A closer look at the FTEM framework. Response to “More of the same? Comment on ‘An integrated framework for the optimisation of sport and athlete development: A practitioner approach’”

Abstract The Foundations, Talent, Elite and Mastery (FTEM) framework was designed through the lens of a world leading high-performance sport agency to assist sporting stakeholders operationalise and research their whole of sport development pathways (Gulbin, J. P., Croser, M. J., Morley, E. J., & Weissensteiner, J. R. (2013). An integrated framework for the optimisation of sport and athlete development: A practitioner approach.
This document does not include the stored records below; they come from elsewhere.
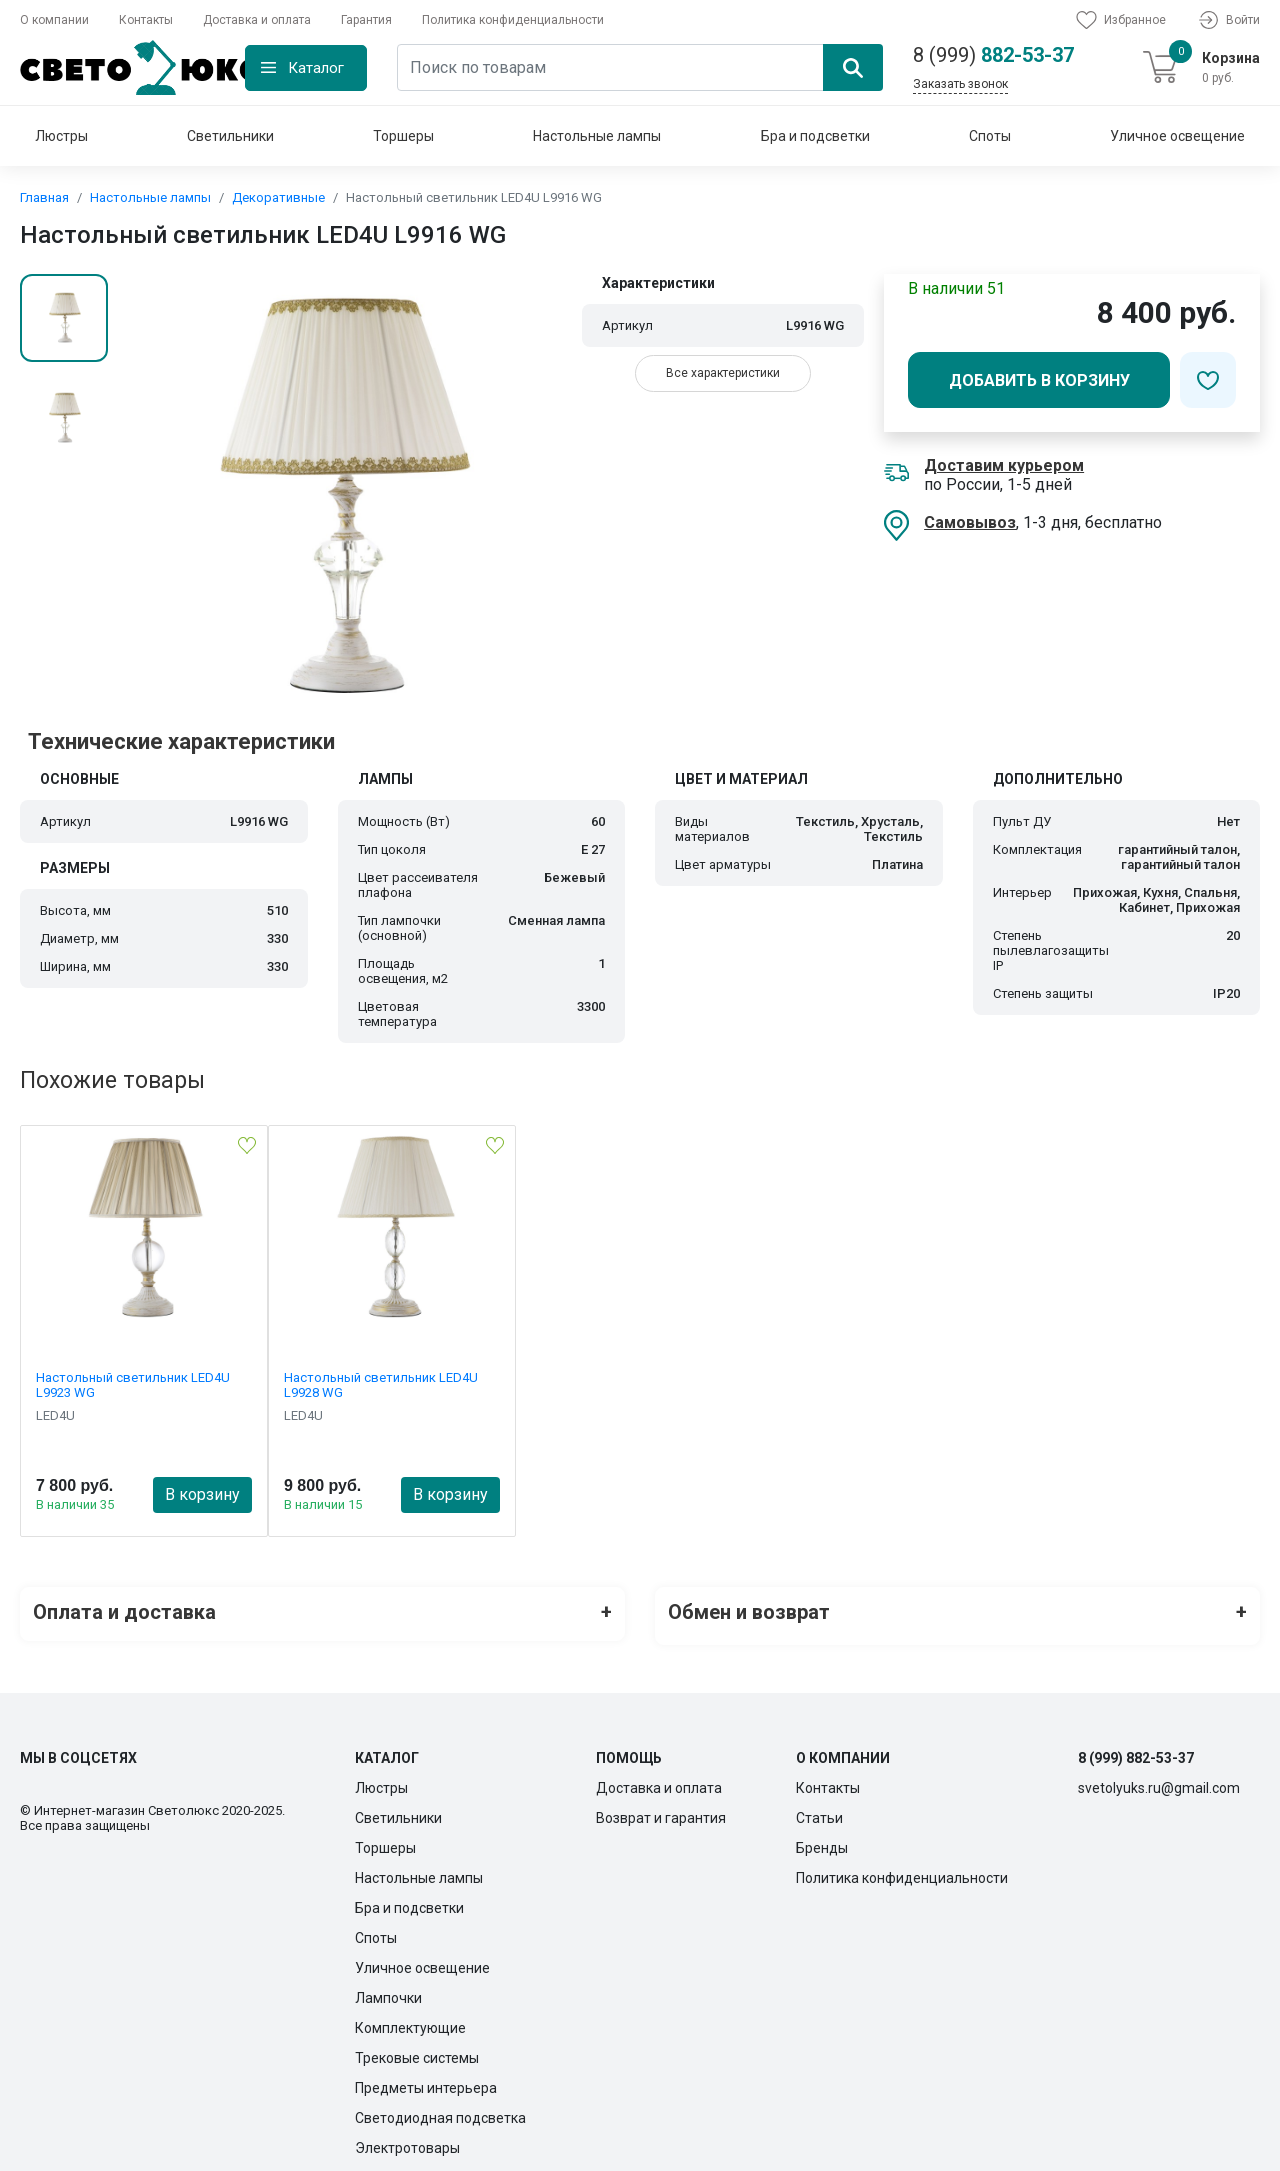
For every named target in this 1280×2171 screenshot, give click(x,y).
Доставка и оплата (257, 20)
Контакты (146, 20)
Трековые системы (417, 2050)
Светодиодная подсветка (440, 2110)
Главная (44, 197)
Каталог (316, 68)
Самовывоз (970, 522)
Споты (990, 136)
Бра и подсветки (815, 136)
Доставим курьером (1004, 465)
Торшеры (403, 136)
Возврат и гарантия (661, 1810)
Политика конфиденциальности (513, 20)
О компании (54, 20)
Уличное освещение (1177, 136)
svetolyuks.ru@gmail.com (1159, 1780)
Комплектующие (410, 2020)
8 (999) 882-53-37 (1136, 1750)
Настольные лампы (597, 136)
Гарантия (366, 20)
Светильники (230, 136)
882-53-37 (993, 55)
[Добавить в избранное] (1208, 380)
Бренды (822, 1840)
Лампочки (388, 1990)
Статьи (819, 1810)
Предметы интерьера (426, 2080)
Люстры (61, 136)
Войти (1228, 20)
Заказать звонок (960, 84)
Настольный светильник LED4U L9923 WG (133, 1385)
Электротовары (407, 2140)
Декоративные (278, 197)
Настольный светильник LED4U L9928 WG (381, 1385)
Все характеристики (723, 373)
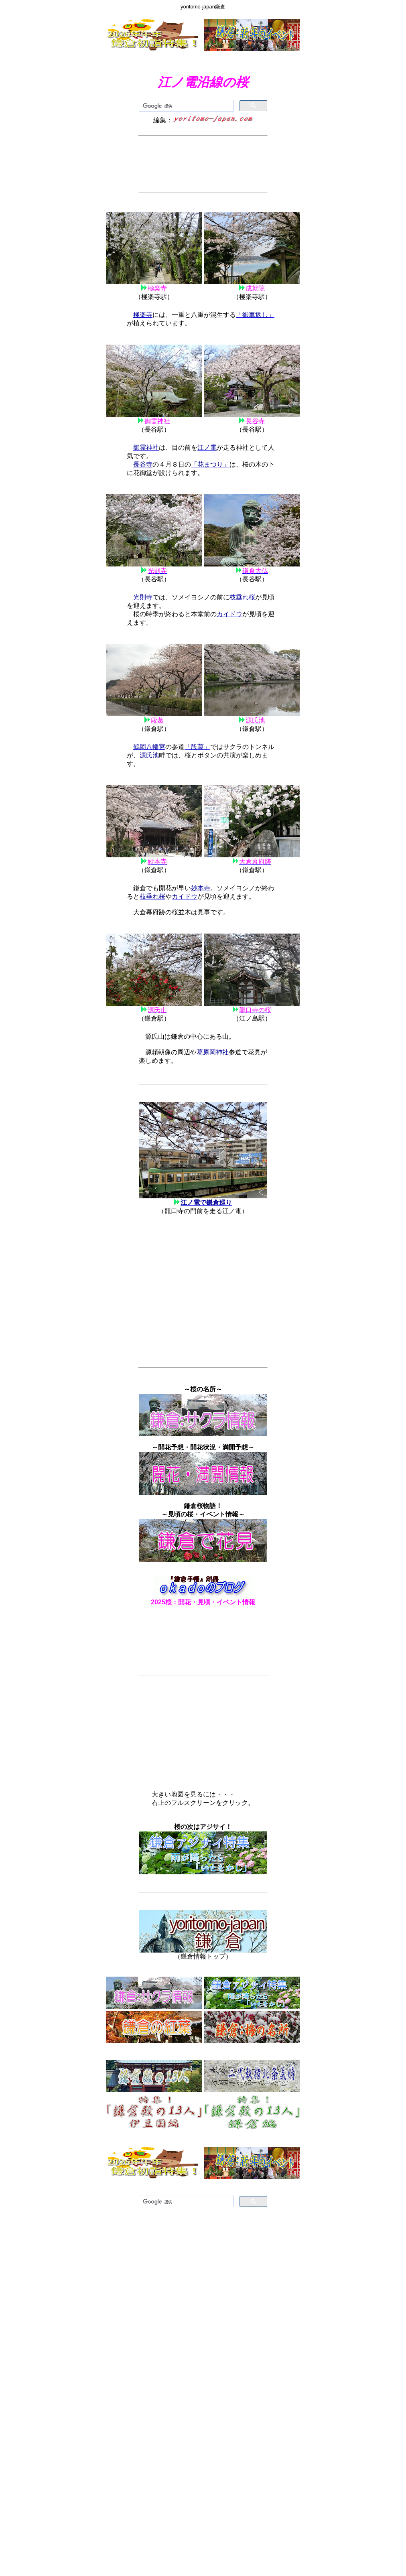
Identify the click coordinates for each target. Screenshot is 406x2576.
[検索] (185, 106)
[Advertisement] (203, 164)
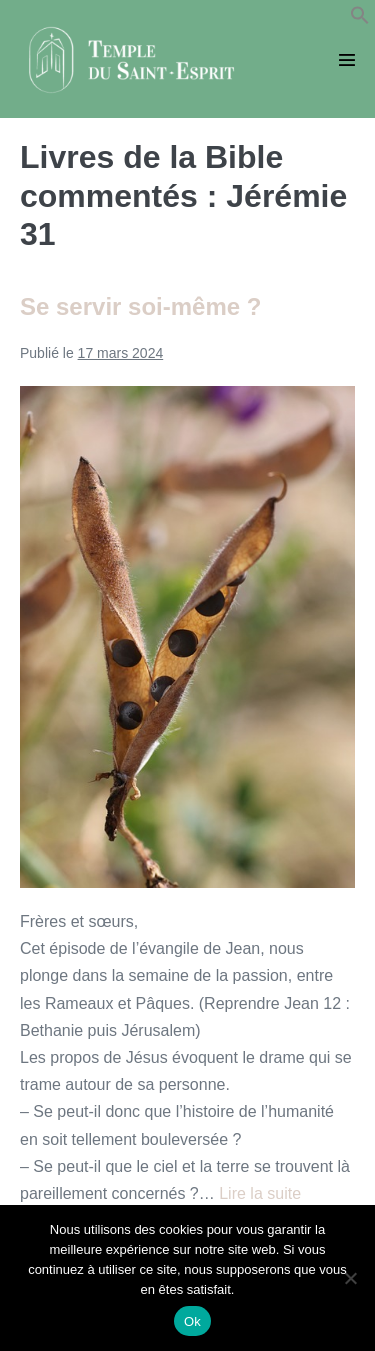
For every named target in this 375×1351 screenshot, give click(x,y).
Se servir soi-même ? (140, 306)
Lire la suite (260, 1193)
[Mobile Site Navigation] (347, 60)
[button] (360, 19)
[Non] (350, 1278)
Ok (192, 1321)
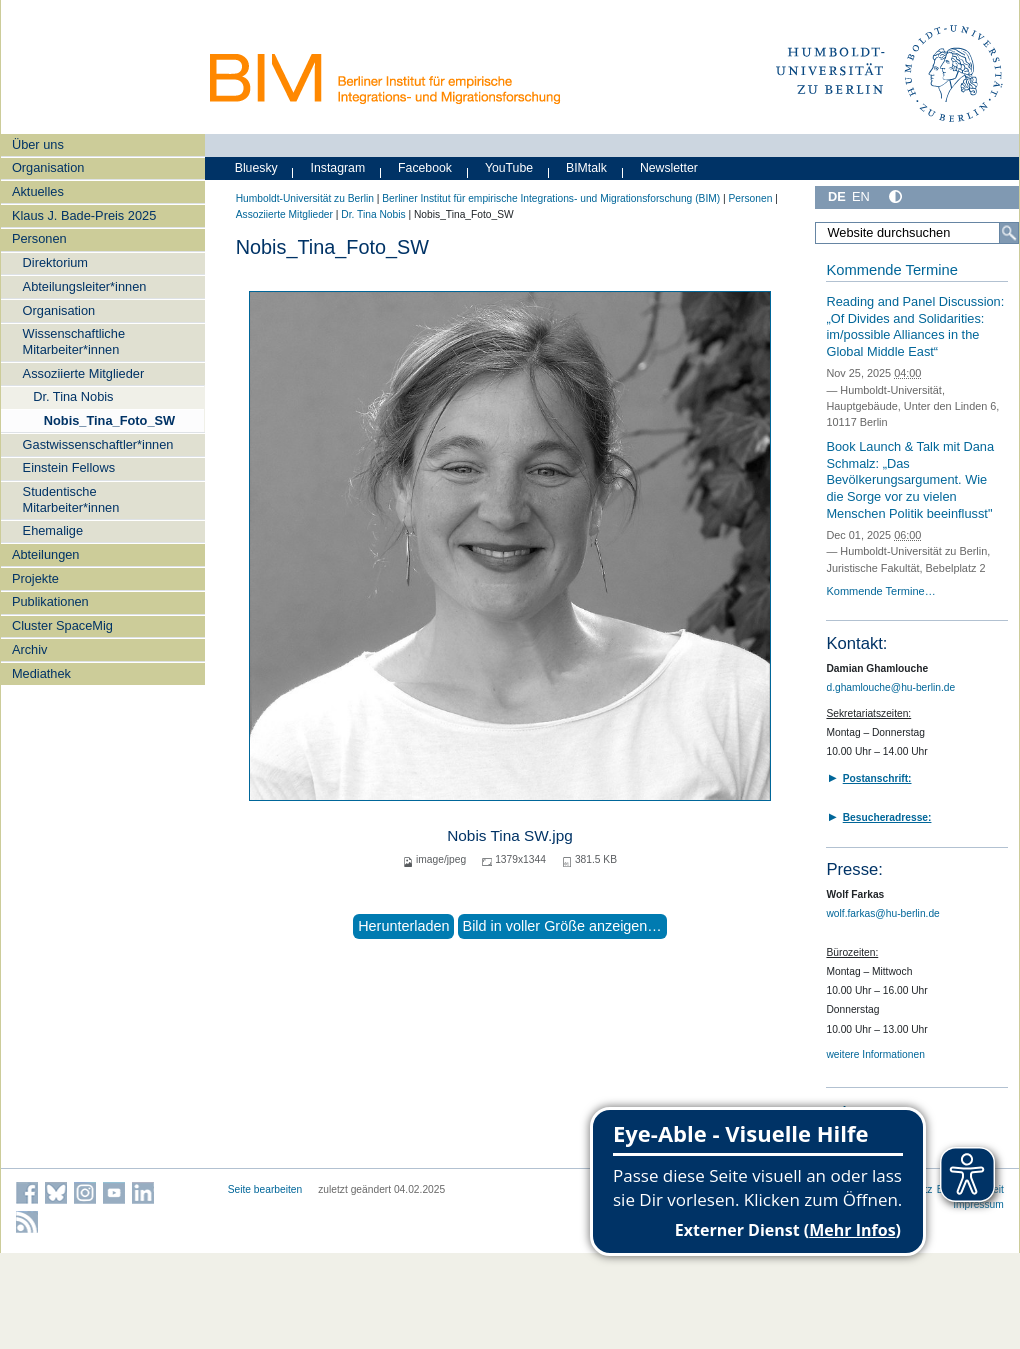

Journal of Sport Sciences, 31, 1319–1331). In response to the commentary by MacNamara and Collins (2013) (Journal of Sports Sciences, doi:10.1080/02640414.2013. 855805), it was possible to document many inaccurate, false and misleading statements based on inattentive reading of the original article. We reinforce that: FTEM is a holistic framework of sport and athlete development and not a surrogate for a talent identification ( TID) model; bio-psycho-social components of development are liberally embedded throughout the FTEM framework; and the combined research and applied insights of development practitioners provide strong ecological validity for the consideration of stakeholders looking to explore applied approaches to athlete pathway management.